When Angelica returns it is almost dawn, and her link-boy so tired that he can barely run before the chair, but trudges alongside it, taking the weight of his guttering torch in both hands and upon his shoulder, so that it sizzles and spits alarmingly close to the too-large wig that swivels about on his head and every now and then slides down over his eyes. At her door she is overcome by charity for the poor child, and gives him a shilling. I shall not account for that to Eliza, she thinks with a little triumph. How provoking she will find it, to have her books out of order by so small a sum.

The ground-floor rooms of her lodgings present as a mantua-maker’s, but down the passage a woman’s moans are audible, and the squeaking of a bedframe rises in rapidity and vigour. So somebody’s work is soon to be done, she thinks as she climbs the stairs, which idea she finds comforting, as if she were part of a great benevolent order. The whore’s day ends as the baker’s begins, and there is a time for every purpose under heaven.
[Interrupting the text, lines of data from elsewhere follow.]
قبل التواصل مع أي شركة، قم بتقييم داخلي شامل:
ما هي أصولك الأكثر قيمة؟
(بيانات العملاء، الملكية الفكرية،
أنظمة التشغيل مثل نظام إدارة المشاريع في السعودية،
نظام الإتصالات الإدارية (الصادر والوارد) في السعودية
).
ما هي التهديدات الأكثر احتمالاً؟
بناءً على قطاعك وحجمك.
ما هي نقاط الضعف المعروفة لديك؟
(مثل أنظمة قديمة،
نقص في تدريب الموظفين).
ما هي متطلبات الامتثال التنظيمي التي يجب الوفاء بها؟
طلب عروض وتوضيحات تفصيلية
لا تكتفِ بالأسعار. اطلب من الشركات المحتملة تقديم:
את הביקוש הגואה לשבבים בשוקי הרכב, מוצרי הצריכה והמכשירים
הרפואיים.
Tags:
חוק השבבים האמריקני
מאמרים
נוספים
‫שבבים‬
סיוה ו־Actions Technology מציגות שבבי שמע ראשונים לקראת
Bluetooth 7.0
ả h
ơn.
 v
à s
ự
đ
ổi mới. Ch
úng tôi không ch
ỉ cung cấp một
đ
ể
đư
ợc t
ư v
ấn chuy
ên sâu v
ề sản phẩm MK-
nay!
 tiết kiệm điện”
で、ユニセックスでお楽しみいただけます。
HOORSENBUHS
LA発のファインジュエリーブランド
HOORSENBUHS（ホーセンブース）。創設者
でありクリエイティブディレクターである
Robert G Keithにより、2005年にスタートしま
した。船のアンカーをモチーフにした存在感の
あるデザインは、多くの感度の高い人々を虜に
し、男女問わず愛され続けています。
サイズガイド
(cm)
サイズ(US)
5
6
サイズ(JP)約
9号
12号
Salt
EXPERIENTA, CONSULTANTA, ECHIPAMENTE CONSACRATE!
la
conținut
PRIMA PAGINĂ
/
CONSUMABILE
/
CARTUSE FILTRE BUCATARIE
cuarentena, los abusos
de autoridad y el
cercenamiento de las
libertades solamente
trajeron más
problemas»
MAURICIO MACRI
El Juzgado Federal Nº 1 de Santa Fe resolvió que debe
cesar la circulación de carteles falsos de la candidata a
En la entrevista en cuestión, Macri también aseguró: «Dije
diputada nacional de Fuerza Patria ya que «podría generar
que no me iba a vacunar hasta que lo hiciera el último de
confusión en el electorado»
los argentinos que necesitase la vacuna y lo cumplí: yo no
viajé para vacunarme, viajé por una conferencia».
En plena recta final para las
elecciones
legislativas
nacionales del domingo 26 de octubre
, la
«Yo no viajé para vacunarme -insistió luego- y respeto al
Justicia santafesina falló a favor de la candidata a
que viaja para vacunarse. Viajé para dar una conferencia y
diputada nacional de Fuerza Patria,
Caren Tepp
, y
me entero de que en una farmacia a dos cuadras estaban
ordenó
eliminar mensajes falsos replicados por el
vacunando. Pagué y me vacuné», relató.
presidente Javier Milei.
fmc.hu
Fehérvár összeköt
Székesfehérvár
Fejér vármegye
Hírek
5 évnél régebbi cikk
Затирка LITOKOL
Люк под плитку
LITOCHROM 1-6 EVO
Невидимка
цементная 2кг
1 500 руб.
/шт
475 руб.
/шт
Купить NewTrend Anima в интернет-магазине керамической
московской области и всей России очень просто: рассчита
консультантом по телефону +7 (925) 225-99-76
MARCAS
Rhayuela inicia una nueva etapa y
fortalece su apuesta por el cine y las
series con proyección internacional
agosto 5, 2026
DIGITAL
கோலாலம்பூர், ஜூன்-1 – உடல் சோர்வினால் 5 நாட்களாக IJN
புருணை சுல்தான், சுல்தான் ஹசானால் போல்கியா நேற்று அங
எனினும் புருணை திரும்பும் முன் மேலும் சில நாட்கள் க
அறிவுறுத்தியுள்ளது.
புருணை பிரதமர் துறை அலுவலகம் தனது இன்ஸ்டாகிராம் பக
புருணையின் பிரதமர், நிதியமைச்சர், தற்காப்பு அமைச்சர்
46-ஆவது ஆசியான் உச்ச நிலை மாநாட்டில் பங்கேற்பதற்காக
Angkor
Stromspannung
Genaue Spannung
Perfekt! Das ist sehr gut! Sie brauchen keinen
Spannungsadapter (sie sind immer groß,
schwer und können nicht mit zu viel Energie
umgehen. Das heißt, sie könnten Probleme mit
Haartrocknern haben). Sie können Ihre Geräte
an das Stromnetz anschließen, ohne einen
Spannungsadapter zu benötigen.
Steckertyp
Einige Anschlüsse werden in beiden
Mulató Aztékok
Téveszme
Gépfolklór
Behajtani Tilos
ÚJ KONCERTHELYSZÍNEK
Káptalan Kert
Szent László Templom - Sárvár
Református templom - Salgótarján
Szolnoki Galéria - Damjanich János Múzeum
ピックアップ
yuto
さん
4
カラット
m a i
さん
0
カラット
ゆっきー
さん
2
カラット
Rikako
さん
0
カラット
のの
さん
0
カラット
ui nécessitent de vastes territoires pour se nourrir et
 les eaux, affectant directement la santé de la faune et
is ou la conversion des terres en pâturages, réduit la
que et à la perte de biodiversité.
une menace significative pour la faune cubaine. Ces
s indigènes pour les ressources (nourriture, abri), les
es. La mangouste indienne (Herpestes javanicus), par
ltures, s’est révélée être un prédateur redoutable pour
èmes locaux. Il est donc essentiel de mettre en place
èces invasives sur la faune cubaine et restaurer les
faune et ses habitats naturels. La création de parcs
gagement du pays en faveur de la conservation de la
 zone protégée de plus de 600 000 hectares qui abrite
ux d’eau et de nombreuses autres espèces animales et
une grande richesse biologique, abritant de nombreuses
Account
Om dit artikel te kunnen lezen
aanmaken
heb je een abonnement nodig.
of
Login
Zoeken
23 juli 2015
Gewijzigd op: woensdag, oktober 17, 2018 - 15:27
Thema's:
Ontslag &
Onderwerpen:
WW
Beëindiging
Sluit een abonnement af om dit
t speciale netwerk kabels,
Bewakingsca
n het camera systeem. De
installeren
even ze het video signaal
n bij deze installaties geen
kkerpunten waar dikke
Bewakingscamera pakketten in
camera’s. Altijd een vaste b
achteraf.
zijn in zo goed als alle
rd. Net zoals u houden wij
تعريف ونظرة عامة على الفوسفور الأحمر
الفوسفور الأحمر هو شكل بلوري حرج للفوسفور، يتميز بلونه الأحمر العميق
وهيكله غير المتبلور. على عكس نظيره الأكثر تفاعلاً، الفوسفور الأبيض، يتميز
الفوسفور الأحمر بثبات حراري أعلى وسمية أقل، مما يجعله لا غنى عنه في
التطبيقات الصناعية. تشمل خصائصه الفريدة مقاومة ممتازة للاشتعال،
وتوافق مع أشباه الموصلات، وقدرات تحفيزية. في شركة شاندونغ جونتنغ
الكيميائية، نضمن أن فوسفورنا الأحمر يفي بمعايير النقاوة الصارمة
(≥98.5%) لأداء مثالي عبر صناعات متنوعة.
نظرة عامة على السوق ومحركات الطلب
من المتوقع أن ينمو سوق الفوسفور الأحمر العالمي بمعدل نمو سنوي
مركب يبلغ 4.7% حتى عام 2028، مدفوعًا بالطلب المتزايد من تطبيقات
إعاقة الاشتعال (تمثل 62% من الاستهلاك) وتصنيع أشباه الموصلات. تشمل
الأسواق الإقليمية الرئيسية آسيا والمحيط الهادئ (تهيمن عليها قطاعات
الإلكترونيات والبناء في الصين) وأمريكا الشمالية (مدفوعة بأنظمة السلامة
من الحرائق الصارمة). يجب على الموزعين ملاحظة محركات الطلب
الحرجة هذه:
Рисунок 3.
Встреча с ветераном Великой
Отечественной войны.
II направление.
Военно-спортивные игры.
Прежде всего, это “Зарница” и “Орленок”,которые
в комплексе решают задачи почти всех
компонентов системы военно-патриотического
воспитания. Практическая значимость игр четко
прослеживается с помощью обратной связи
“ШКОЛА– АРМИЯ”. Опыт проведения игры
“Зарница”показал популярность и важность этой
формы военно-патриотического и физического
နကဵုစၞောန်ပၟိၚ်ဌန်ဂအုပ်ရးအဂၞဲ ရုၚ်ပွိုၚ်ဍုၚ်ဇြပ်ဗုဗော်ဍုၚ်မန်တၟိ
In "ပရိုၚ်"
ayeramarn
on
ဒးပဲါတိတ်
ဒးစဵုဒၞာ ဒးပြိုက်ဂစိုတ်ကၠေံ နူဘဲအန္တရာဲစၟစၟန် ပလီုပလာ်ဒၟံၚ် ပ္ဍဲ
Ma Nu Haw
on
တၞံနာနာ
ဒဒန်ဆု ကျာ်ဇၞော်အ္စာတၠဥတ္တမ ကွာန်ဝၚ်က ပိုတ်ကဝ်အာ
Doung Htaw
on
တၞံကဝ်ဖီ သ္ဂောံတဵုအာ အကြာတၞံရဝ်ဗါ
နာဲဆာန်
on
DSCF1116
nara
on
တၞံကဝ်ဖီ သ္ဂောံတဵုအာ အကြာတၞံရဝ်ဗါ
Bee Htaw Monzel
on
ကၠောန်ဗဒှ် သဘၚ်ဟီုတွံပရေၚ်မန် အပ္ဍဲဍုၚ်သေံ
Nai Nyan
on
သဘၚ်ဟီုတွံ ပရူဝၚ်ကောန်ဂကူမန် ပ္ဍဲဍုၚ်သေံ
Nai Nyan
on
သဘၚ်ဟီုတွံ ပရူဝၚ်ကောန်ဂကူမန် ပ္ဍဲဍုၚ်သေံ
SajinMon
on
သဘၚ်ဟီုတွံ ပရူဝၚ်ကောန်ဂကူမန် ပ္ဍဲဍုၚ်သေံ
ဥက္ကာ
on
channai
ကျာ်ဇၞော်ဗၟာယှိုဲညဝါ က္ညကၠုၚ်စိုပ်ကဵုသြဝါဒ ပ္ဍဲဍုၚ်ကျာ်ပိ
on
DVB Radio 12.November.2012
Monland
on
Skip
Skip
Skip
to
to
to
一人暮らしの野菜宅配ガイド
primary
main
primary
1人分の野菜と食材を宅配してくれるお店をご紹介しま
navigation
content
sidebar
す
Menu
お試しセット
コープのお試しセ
This present moment’s purpose is reconciliation, and she goes direct to the dressing room, where Eliza Frost sleeps flat on her back with her toes turned up and her arms at her sides: her plain white smock, ruffled at the neck and wrists, does not detract from her resemblance to a corpse freshly laid out. She does not groan or grope about when awakened. Her eyes flick open in silence and she turns her face calmly to the door.

‘Good morning, slugabed,’ Angelica hisses. ‘Here I am, alone. Come and keep company with me.’

Mrs Frost follows her into the bedroom, and lights a candle while Angelica kicks her shoes under the wardrobe and sets about peeling her stockings off.

‘Ay, me, what a night, what a night. I was grateful you did me up so marvellous fine, for Mr Jennings’ box may be clearly viewed from all parts of the theatre. One might have believed that I was the sole entertainment.’ Mrs Frost helps her out of her striped gown while she chatters on. ‘In fact, there was one woman spent the whole evening staring at my hair and clothing, and in the third act she took out her pocketbook right there in the theatre and made a little note to herself. Imagine! It was almost too flattering. I was not moved to make any notes myself, for I believe there was not one woman there better presented than I.’

‘How was the play?’ asks Mrs Frost. ‘Did you take in even a line of it?’